Action item => Every line of the entries below that includes "Compatto" belongs in the answer, copied as written.

Dataset entries =>
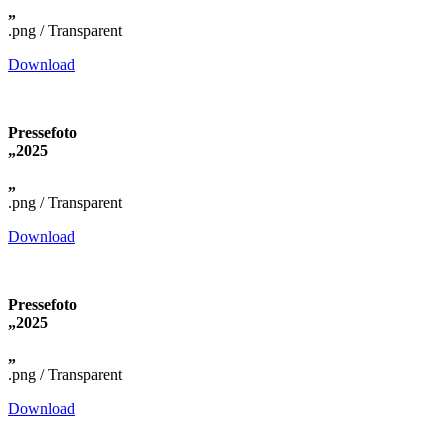
„
.png / Transparent
Download
Pressefoto
„2025
„
.png / Transparent
Download
Pressefoto
„2025
„
.png / Transparent
Download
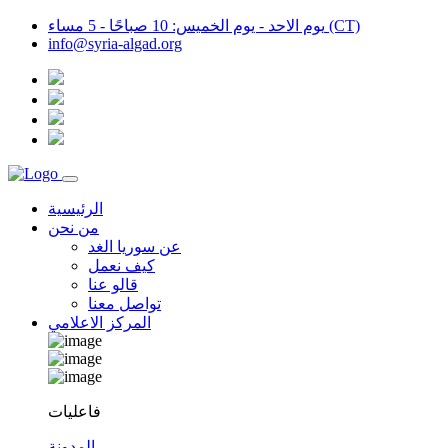
يوم الاحد - يوم الخميس: 10 صباحًا - 5 مساء (CT)
info@syria-algad.org
الرئيسية
من نحن
عن سوريا الغد
كيف نعمل
قالو عنا
تواصل معنا
المركز الاعلامي
فاعليات
المدونة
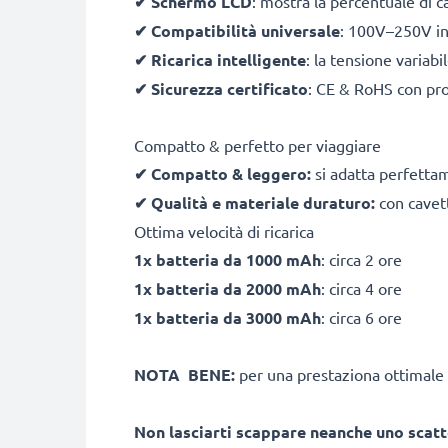
✔
Schermo LCD
: mostra la percentuale di c
✔
Compatibilità universale
: 100V–250V inp
✔
Ricarica intelligente
: la tensione variab
✔
Sicurezza certificato
: CE & RoHS con pro
Compatto & perfetto per viaggiare
✔
Compatto & leggero:
si adatta perfetta
✔
Qualità e materiale duraturo:
con cavett
Ottima velocità di ricarica
1x batteria da 1000 mAh
: circa 2 ore
1x batteria da 2000 mAh
: circa 4 ore
1x batteria da 3000 mAh
: circa 6 ore
NOTA BENE:
per una prestaziona ottimale 
Non lasciarti scappare neanche uno scatt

Result of this exercise =>
Compatto & perfetto per viaggiare
Compatto & leggero:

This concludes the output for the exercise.